Blueberry comments on Two straw men fighting - Less Wrong

2 Post author: JanetK 09 August 2010 08:53AM

You are viewing a comment permalink. View the original post to see all comments and the full post content.

Comments (157)

You are viewing a single comment's thread. Show more comments above.

Comment author: cousin_it 10 August 2010 08:36:36AM *  12 points [-]

Um.

Sometime ago I posted to decision-theory-workshop an idea that may be relevant here. Hopefully it can shed some light on the "solution to free will" generally accepted on LW, which I agree with.

Imagine the following setting for decision theory: a subprogram that wants to "control" the output of a bigger program containing it. So we have a function world() that makes calls to a function agent() (and maybe other logically equivalent copies of it), and agent() can see the source code of everything inclucing itself. We want to write an implementation of agent(), without foreknowledge of what world() looks like, so that it "forces" any world() to return the biggest "possible" answer (scare quotes are intentional).

For example, Newcomb's Problem:

def world():
box1 = 1000
box2 = (agent() == 2) ? 0 : 1000000
return box2 + ((agent() == 2) ? box1 : 0)

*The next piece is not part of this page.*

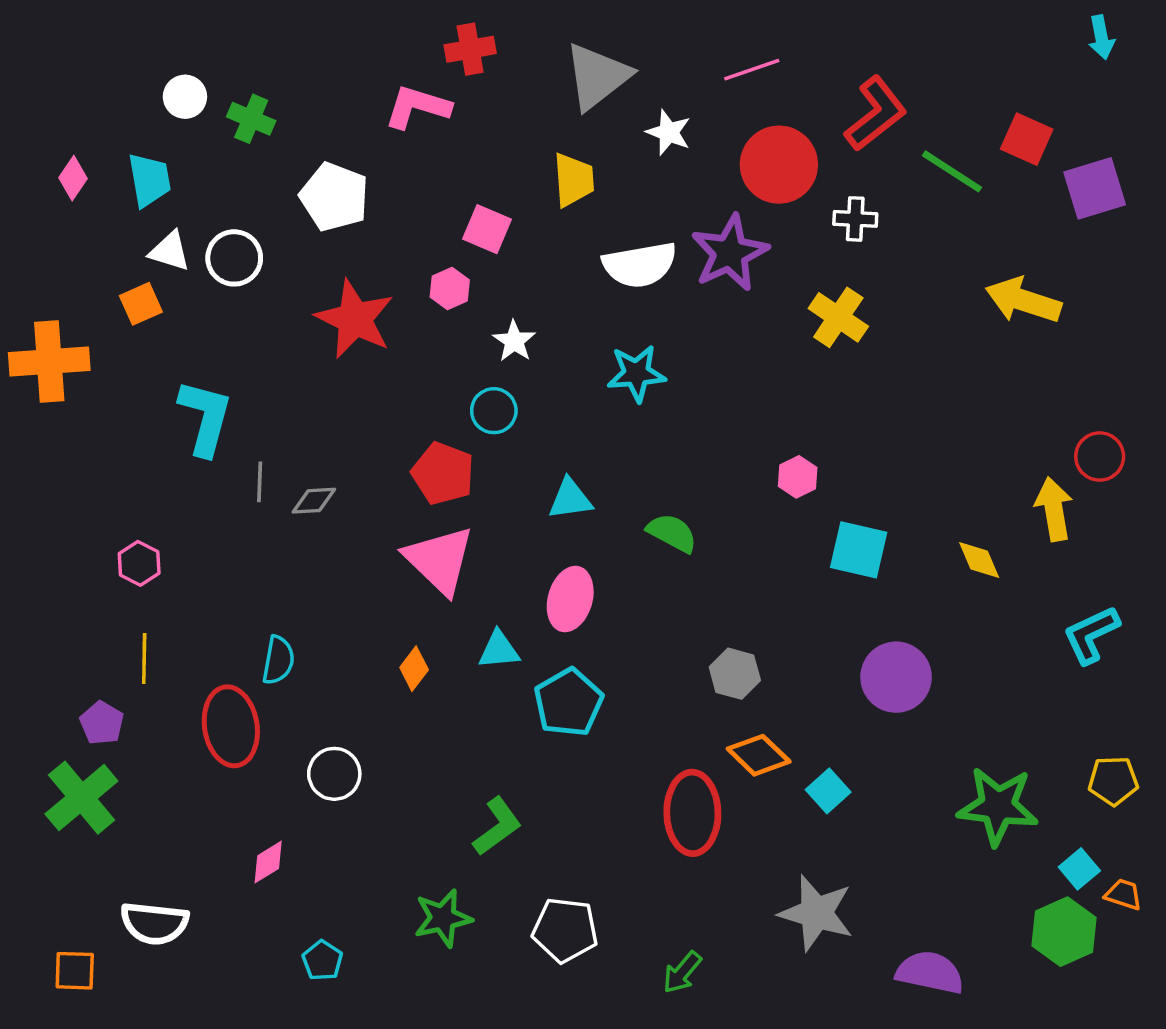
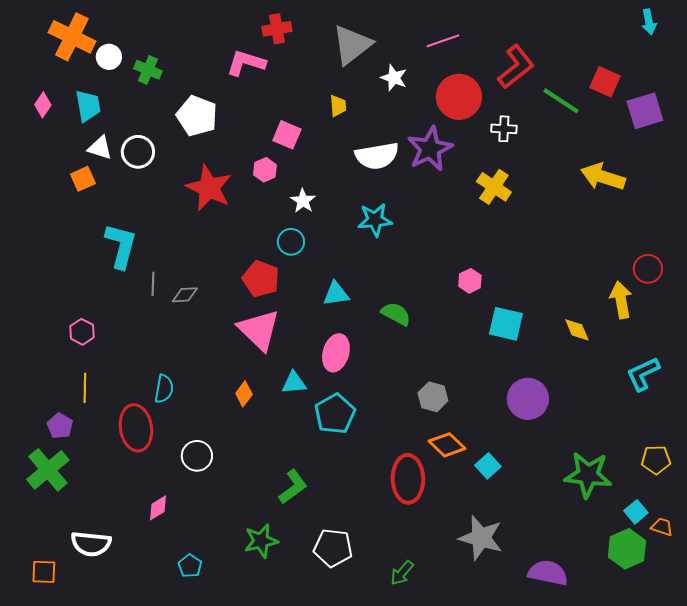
yellow trapezoid: (574, 180) -> (338, 106), size x0.7
orange cross: (49, 361) -> (72, 37), moved, turned 30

Then a possible algorithm for agent() may go as follows. Look for machine-checkable mathematical proofs (up to a specified max length) of theorems of the form "agent()==A implies world()==U" for varying values of A and U. Then, after searching for some time, take the biggest found value of U and return the corresponding A. For example, in Newcomb's Problem there are easy theorems, derivable even without looking at the source code of agent(), that agent()==2 implies world()==1000 and agent()==1 implies world()==1000000.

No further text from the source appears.